Carnivorous Pitcher Plant "Out-Thinks" Insects
schwit1 writes A carnivorous pitcher plant is changing its behavior in response to natural weather fluctuations, allowing it to give up its prey in order to capture more. The pitcher plant, which has liquid-filled leaves shaped like funnels, has the ability to allow some of its prey, such as ants, to escape by "switching off" its trap." The first ant reports back to the other ants that it found a large batch of sweet nectar, causing a large contingent of ants to descend upon it. If the trap captures the first ant, it won't be able to capture many more ants later.
The plant kingdom's equivalent of a honey pot!
Browsing at +1 - no ACs, I ignore their posts. So refreshing!
>. If the trap captures the first ant, it won't be able to capture many more ants later.
I wish all people were as smart as this plant.
Give up some free time now to do your school work, get paid $800,000 more later.
Give up the opportunity to cuss your boss out today, end up with a raise next month, after discussing the issue calmly and professionally.
Give up the girl offering easy sex now, have a self-respecting partner for the rest of your life.
Give up the Starbuck's and iPhone 6 today, retire 10 years earlier.
SO much of wisdom, and of success, comes down to this one thing, to delayed gratification.
"Out-thinks"? Basically it evolved not to produce a protein for part of the day because that resulted in better survival rates from more nutrients. Cool, but why call it thinking, even with quotes when we are big boys and girls and can understand evolutionary processes. Does Slashdot really have to resort to Buzzfeed fringy-worthy headlines these days?
I've worked in a lot of fields. The examples listed were all things I've done both ways - making the short-term, impatient decision the first time, than when I had another chance I tried the long term option. I've scrubbed toilets, I've flipped burgers, I've been a programmer at the bottom of the totem pole, I've been the CEO of several different companies. I've been hired, I've been fired, and for 20 years I've been hiring and occasionally firing other people.
Most of my big mistakes through all of it were when I was thinking about what I want now, rather than the results I want five years bfrom nowm
Yes exactly. Chemical production in plants doing things based on time of day such as opening flowers or generating nectar is typically based on levels of light of particular wavelengths that will change throughout the day as the sun rises and sets.

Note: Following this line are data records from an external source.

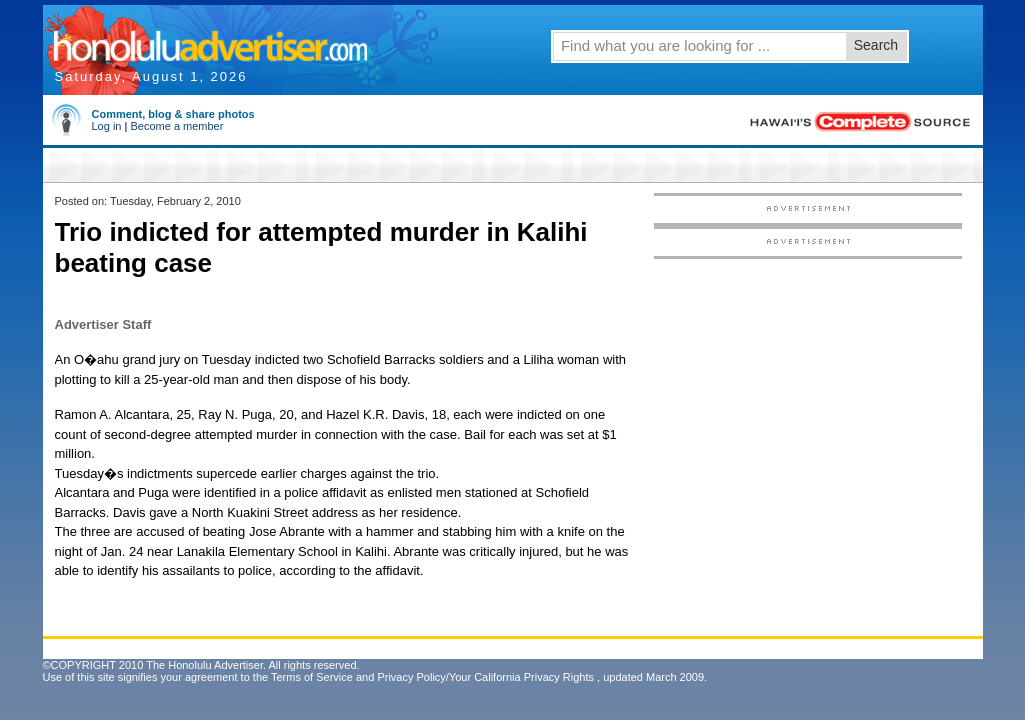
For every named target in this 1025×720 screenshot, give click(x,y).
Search (876, 45)
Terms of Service (312, 677)
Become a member (176, 126)
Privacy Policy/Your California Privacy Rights (485, 677)
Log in (107, 126)
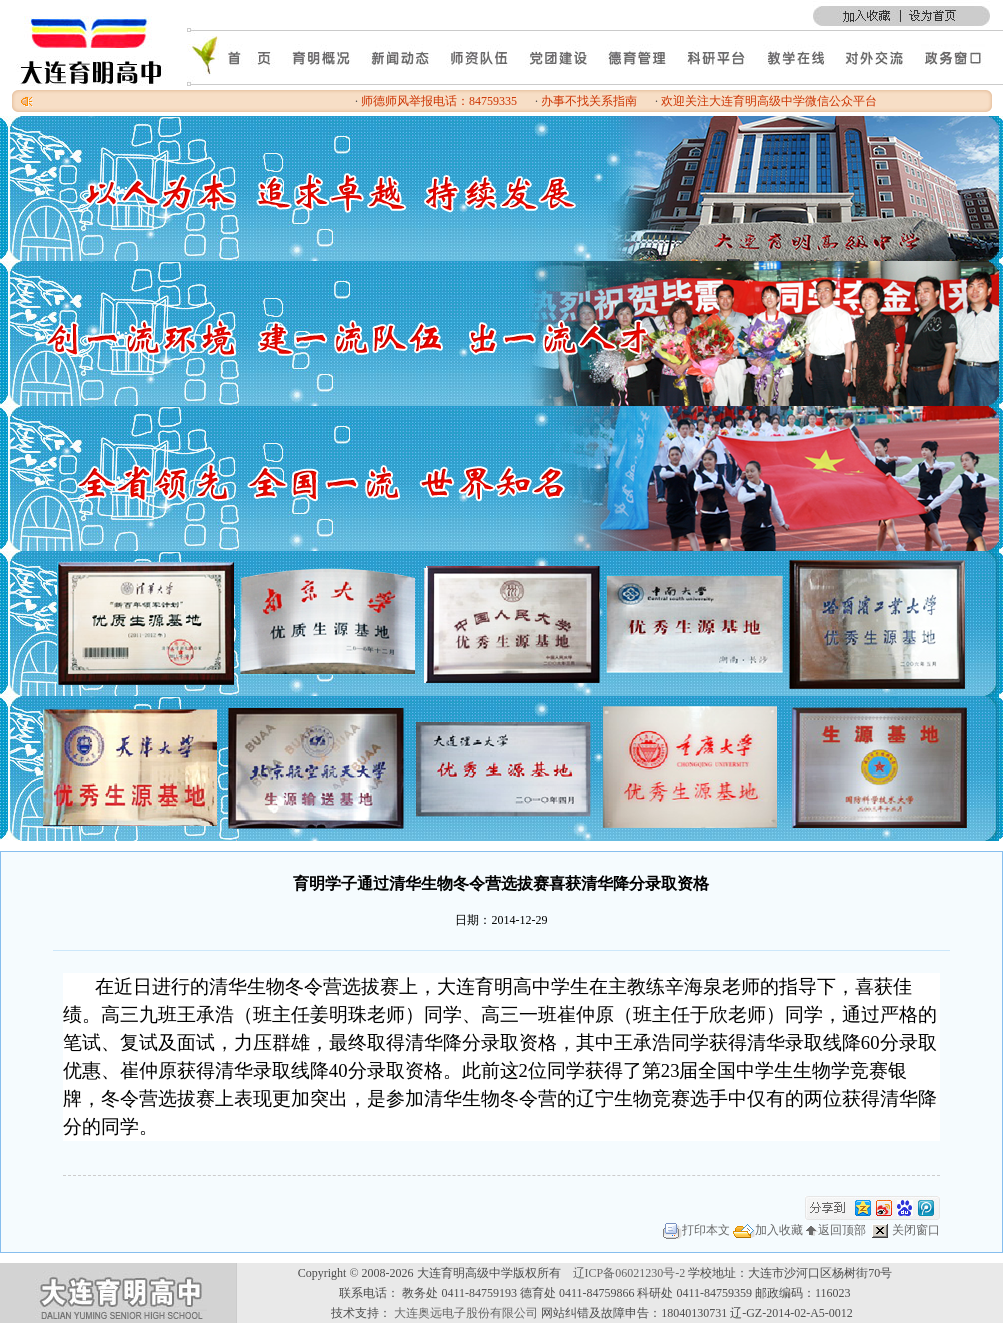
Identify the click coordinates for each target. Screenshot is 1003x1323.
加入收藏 (768, 1230)
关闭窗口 (904, 1230)
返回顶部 (836, 1230)
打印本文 (696, 1230)
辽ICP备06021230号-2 (629, 1273)
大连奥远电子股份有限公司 (466, 1313)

So the mechanism here is almost certainly simply that some members of this species weren't producing nectar until they got more light in a particular wavelength (probably red) than others. Those plants just happened to get more nutrients as a result and simply grew stronger, bloomed better and spread their seed more successfully as a result of that increased nutrient intake from the ants making this the increasingly dominant trait in the population.

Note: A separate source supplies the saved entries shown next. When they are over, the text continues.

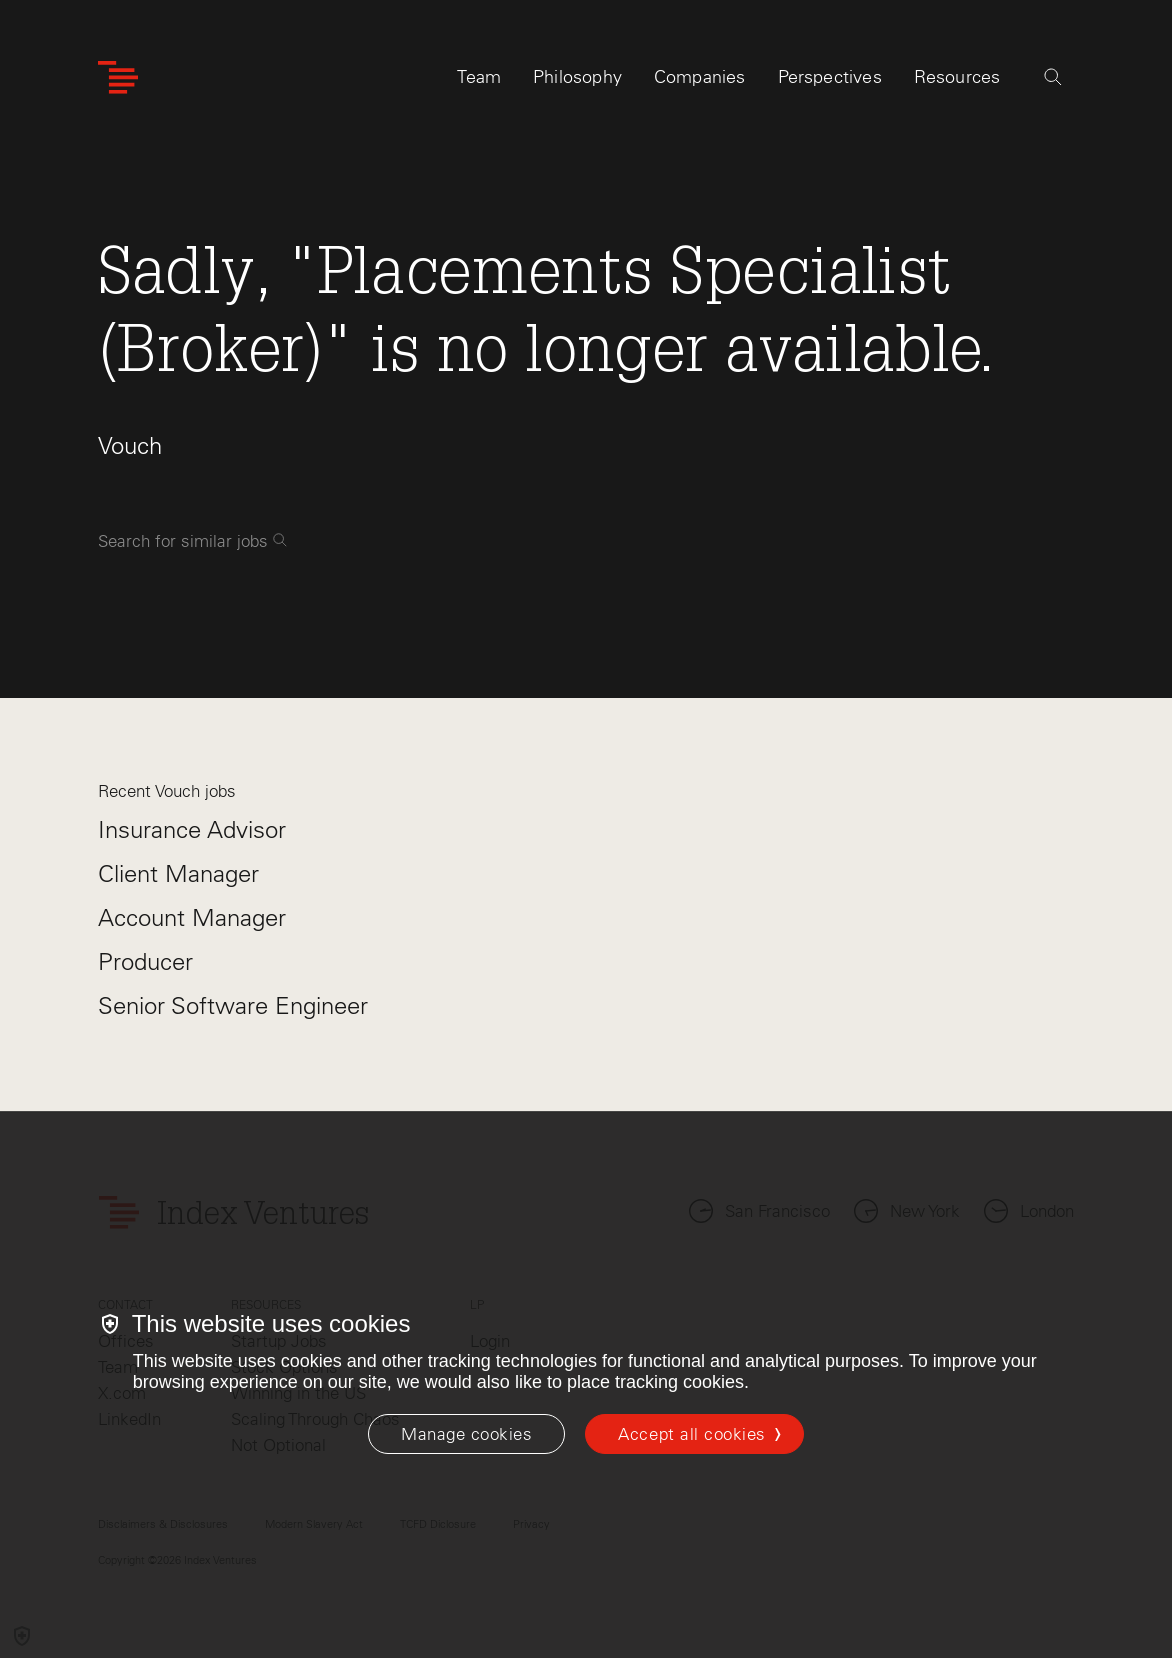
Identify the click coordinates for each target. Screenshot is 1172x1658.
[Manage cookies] (466, 1434)
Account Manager (192, 917)
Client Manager (178, 873)
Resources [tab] (957, 77)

The mutation will likely therefore have been one that simply requires an increased (or decreased) amount of light of a certain wavelength required to trigger nectar production delaying the time at which production typically began to a point in the day where the required wavelength was more (or less) prevalent and nothing more than that. As you suggest, it's likely this wasn't a single mutation, but simply the genetic drift of the population as random variation led those that produced nectar ever later to be more successful than those that produced earlier.